Abstract: Back Ground:
Fractures of Distal Femur are common due to increased Road traffic accidents and fall from height because of increased construction activities. These fractures are quite disabling. So these fractures necessitate early stabilization. Internal fixation with VA-LCP has shown to give one of the best results in terms of fixation, recovery, fracture union and clinical outcome. Materials and Methods:
23 cases of Distal femur fractures treated with VA-LCP from August 2016 to August 2018 were selected for this study. They were admitted and examined according to protocol clinically and radiologically. All patients were followed up for a minimum of 6 months and outcome assessed with Neer’s score.

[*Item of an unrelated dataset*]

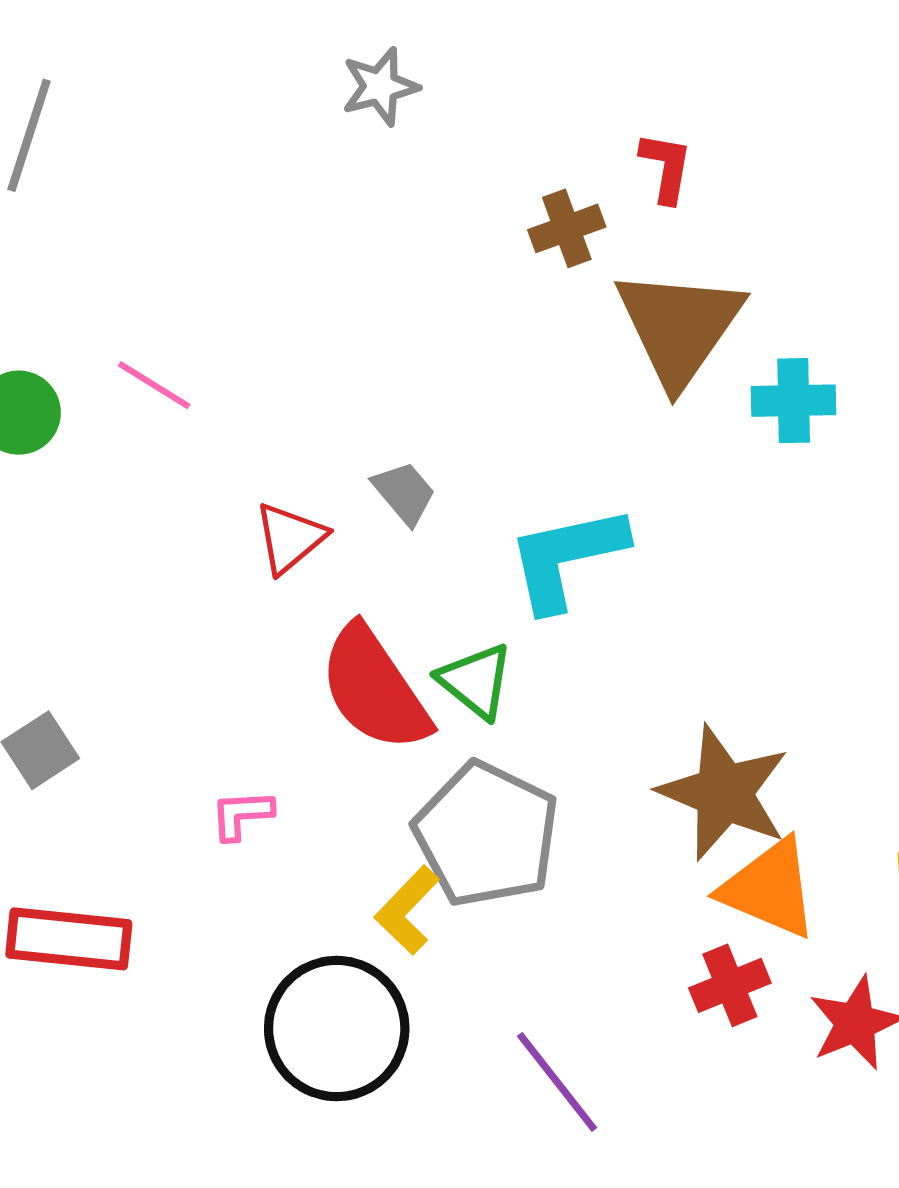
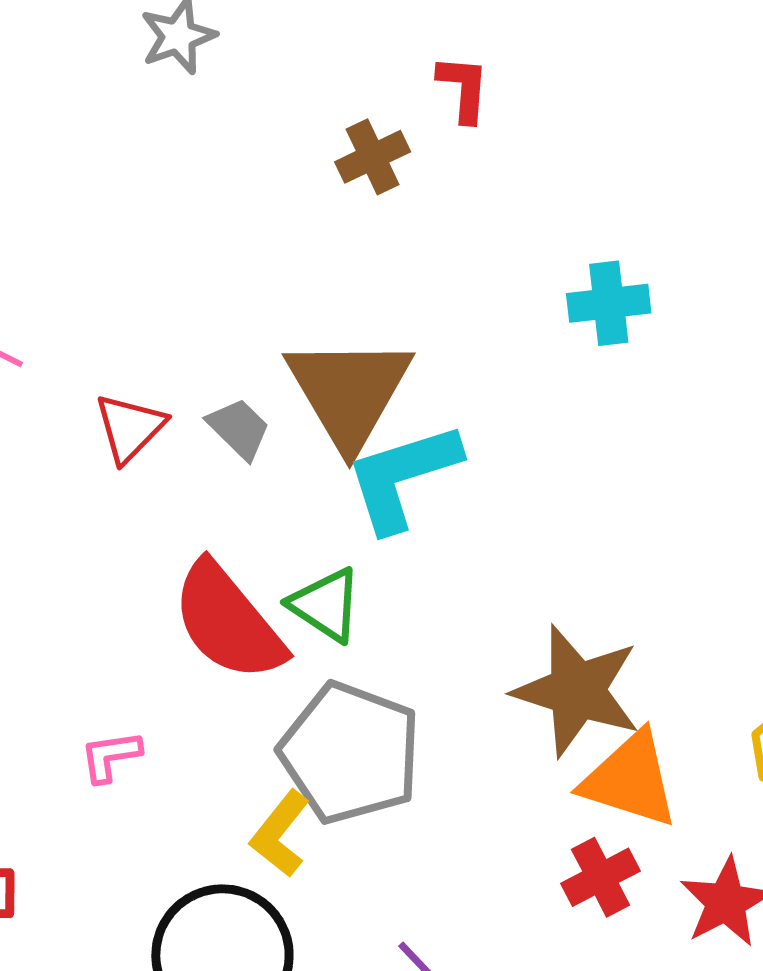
brown triangle: (679, 327) -> (349, 392), moved
red triangle: (290, 538) -> (130, 428), moved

Results: All fractures healed with an average duration of 23 weeks which is comparable with other studies. We had excellent outcome in 6 (26%) patient, satisfactory outcome in 13 (57%) patient and 4 had an unsatisfactory (17%) result. Average Neer’s Knee score was 81 which is comparable with other studies.

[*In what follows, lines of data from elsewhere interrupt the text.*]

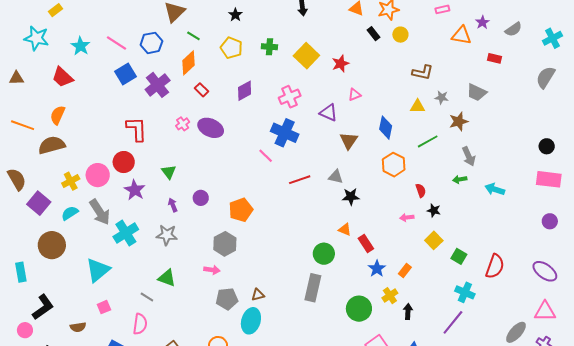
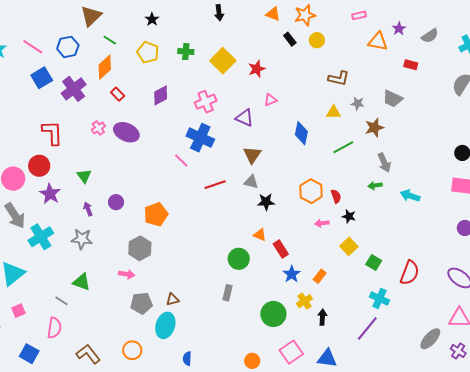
brown triangle: (349, 141) -> (252, 155), moved
orange hexagon: (394, 165) -> (311, 191), moved
gray rectangle: (313, 288) -> (228, 293), size x0.6

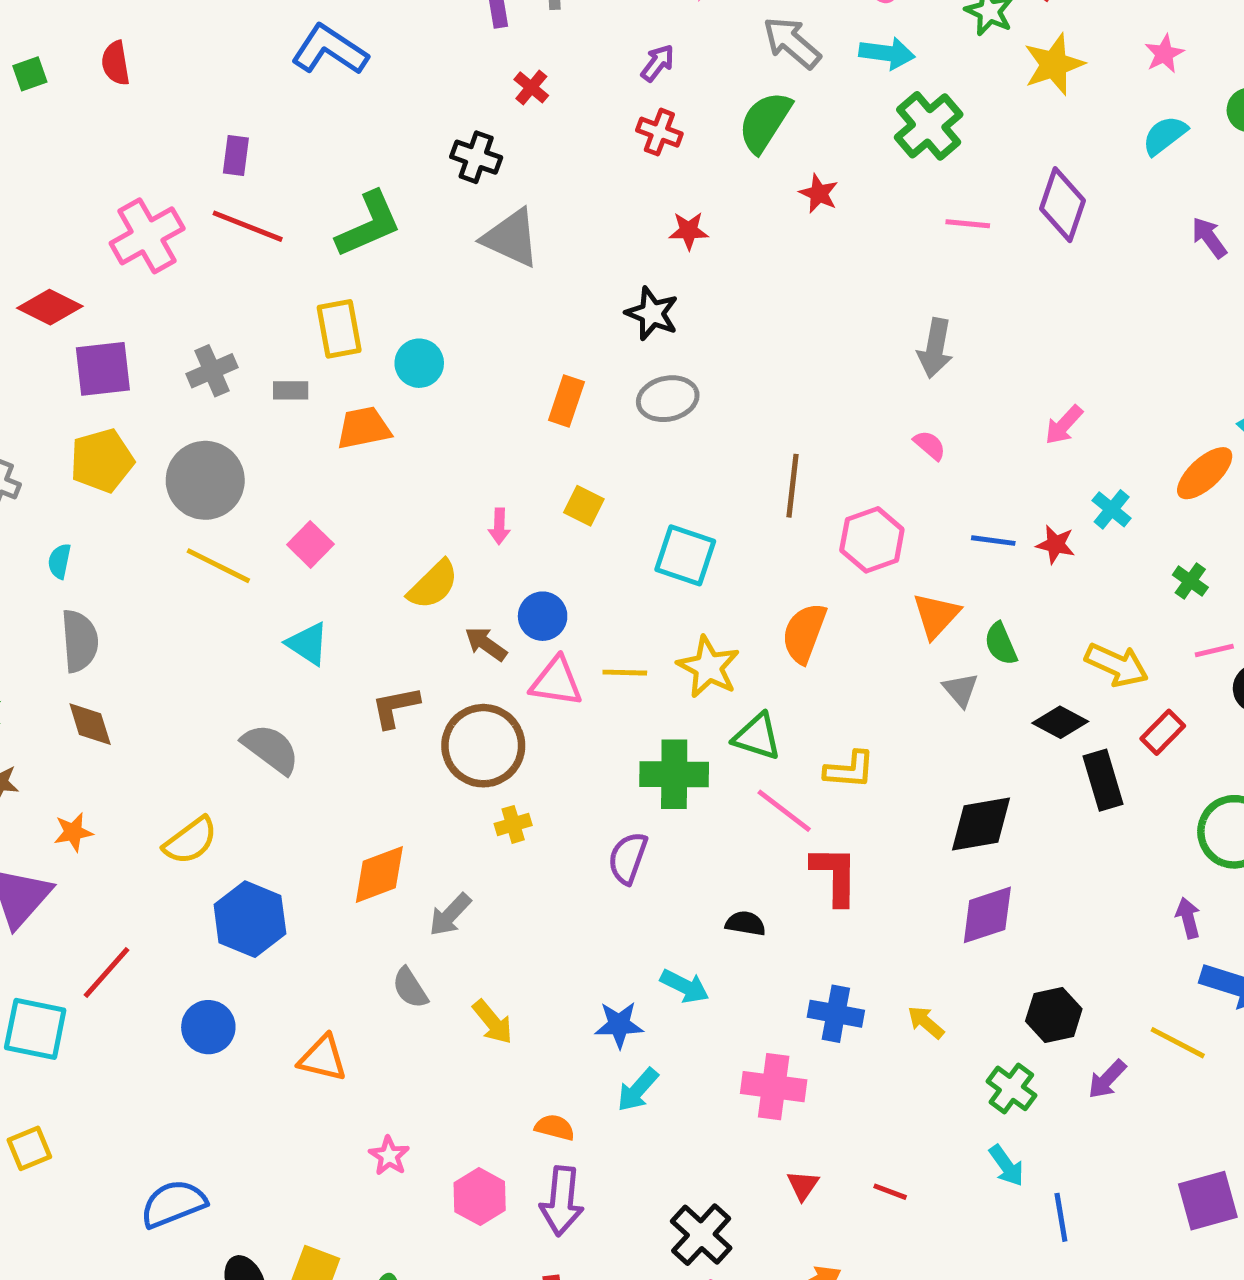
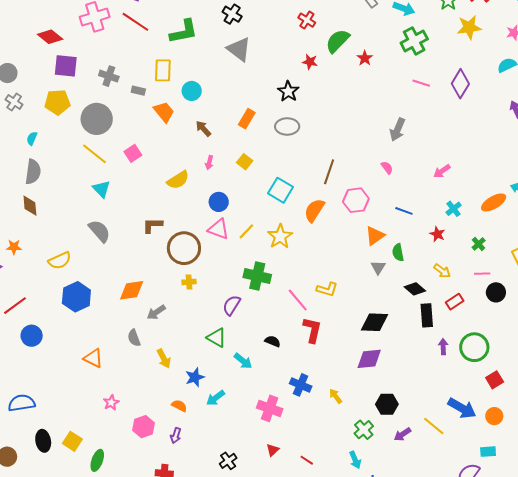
green semicircle: (765, 122) -> (338, 41), moved
gray cross: (212, 371) -> (109, 76), turned 30
orange trapezoid: (364, 428) -> (164, 112), turned 50
red star: (1056, 544) -> (437, 234), moved
orange semicircle: (804, 633) -> (314, 210), moved
cyan triangle: (308, 644) -> (101, 189), moved
brown arrow: (486, 644) -> (203, 129), moved
yellow arrow: (1117, 665) -> (442, 271), size x0.7
yellow line: (625, 673) -> (246, 231), turned -60
green triangle: (757, 737) -> (217, 338), moved
purple arrow: (1188, 918) -> (443, 347), moved
blue star: (619, 1025) -> (195, 377), moved, turned -30
blue circle: (208, 1027) -> (32, 336), moved
purple arrow: (562, 1201) -> (176, 435), size x0.6
black cross: (701, 1235) -> (228, 461), size x0.7

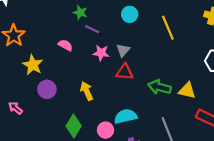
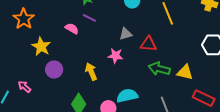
purple line: (92, 29) -> (89, 18), moved
gray triangle: (123, 50) -> (126, 34), turned 32
pink star: (101, 53) -> (116, 56), moved
red triangle: (125, 72) -> (148, 44), moved

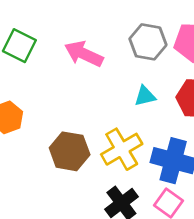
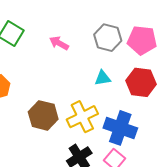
pink arrow: (84, 54) -> (59, 43), size x0.7

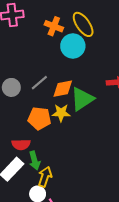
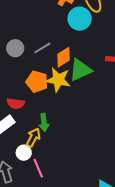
orange diamond: (63, 89) -> (64, 57), turned -30
yellow star: (61, 113) -> (58, 80), size x1.4
green arrow: (35, 161) -> (44, 122), moved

Conclusion: The VA-LCP is the treatment of choice in the management of comminuted distal femoral fractures especially Type C fractures, where type C1 we have found higher Neer’s scores. VA-LCP also prevents compression of periosteal vessels. VA- LCP is the implant of choice especially in type C3 fractures as we can get purchase of multiple fracture fragments avoiding intra articular screw penetration because of screw insertion angle upto 150 compared to fixed orthogonal screw placement. Although in our series poor result were found in type C3 fractures we attribute this to long learning curve in treatment of type C3 fractures.